Odpowiedź przyszła niemal natychmiast.

Od: Darius.

Nie kłam.

Do: Darius.

Wyczuwasz kłamstwo nawet przez smsy?

Od: Darius.

Tak.

Uśmiechnęła się lekko pod nosem. Nic dziwnego, że jego związki się rozpadały. Jak można żyć z kimś, kto wyczuwał najdrobniejsze kłamstwo? 

Do: Darius.

W takim razie niezły masz ten radar. Poligrafy mogłyby się od ciebie uczyć.

Od: Darius.

Poligrafy da się oszukać. Mnie nie.

Do: Darius.

Zdążyłam zauważyć.

Chwyciła telefon i wstała powoli z łóżka. Cisza w domu przytłaczała ją, jakby była żywą istotą, dodatkowym lokatorem, który zabierał zbyt wiele miejsca. Pragnęła ujrzeć w kuchni Lucyfera, robiącego herbatę, uśmiechającego się do niej tym pięknym, idealnym uśmiechem, lecz pomieszczenie było puste. Tak samo jak jej serce.

Od: Darius.

Lubisz pączki?

Spojrzała z zaskoczeniem na ekran, dopiero po chwili uświadamiając sobie, co sms znaczył. Na początku chciała napisać, aby nie przyjeżdżał, jednak jej palce zawisły nad klawiaturą w ostatnim momencie.

Do: Darius.

Kto nie lubi?

Czuła, że to zły pomysł, ale siedzenie samej w mieszkaniu wydawało się w tym momencie o wiele gorsze.

Od: Darius.

W takim razie zrób kawę.

Ruszyła powoli do kuchni i nalała pół czajnika wody. Wstawiła go, sięgając drugą ręką po dwa, spore kubki. Zassała policzki. W jej żołądku zrodziło się dziwnie, niepewne i mdlące uczucie, które powoli zaczynało sączyć się wyżej. Kropla po kropli.

Do: Darius.

Jaką?

Od: Darius.

Dwie łyżeczki mielonej kawy. Zwykłą, czarną.

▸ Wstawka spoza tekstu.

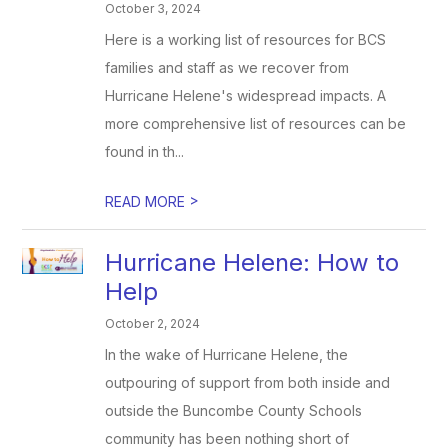
October 3, 2024
Here is a working list of resources for BCS
families and staff as we recover from
Hurricane Helene's widespread impacts. A
more comprehensive list of resources can be
found in th...
>
READ MORE
Hurricane Helene: How to
Help
October 2, 2024
In the wake of Hurricane Helene, the
outpouring of support from both inside and
outside the Buncombe County Schools
community has been nothing short of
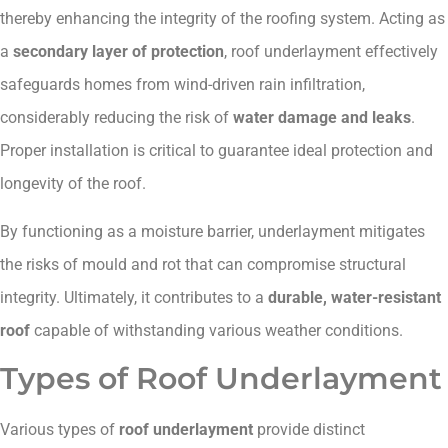
thereby enhancing the integrity of the roofing system. Acting as
a
secondary layer of protection
, roof underlayment effectively
safeguards homes from wind-driven rain infiltration,
considerably reducing the risk of
water damage and leaks
.
Proper installation is critical to guarantee ideal protection and
longevity of the roof.
By functioning as a moisture barrier, underlayment mitigates
the risks of mould and rot that can compromise structural
integrity. Ultimately, it contributes to a
durable, water-resistant
roof
capable of withstanding various weather conditions.
Types of Roof Underlayment
Various types of
roof underlayment
provide distinct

Darius zdecydowanie wyglądał na osobę, pijącą mocną, czarną kawę, którą Abigail zapewne by wypluła. Czajnik właśnie zapiszczał, gdy rozległo się pukanie do drzwi.

- Wejdź!- krzyknęła drżącym głosem.

- Powinnaś zamykać drzwi- stwierdził, wchodząc do kuchni.

W rękach trzymał duże, beżowe opakowanie z podobizną czekoladowego pączka na środku. Chciała mu odpowiedzieć, że osoby, które jej zagrażają, nie powstrzyma zamek, ale stwierdziła jedynie cicho.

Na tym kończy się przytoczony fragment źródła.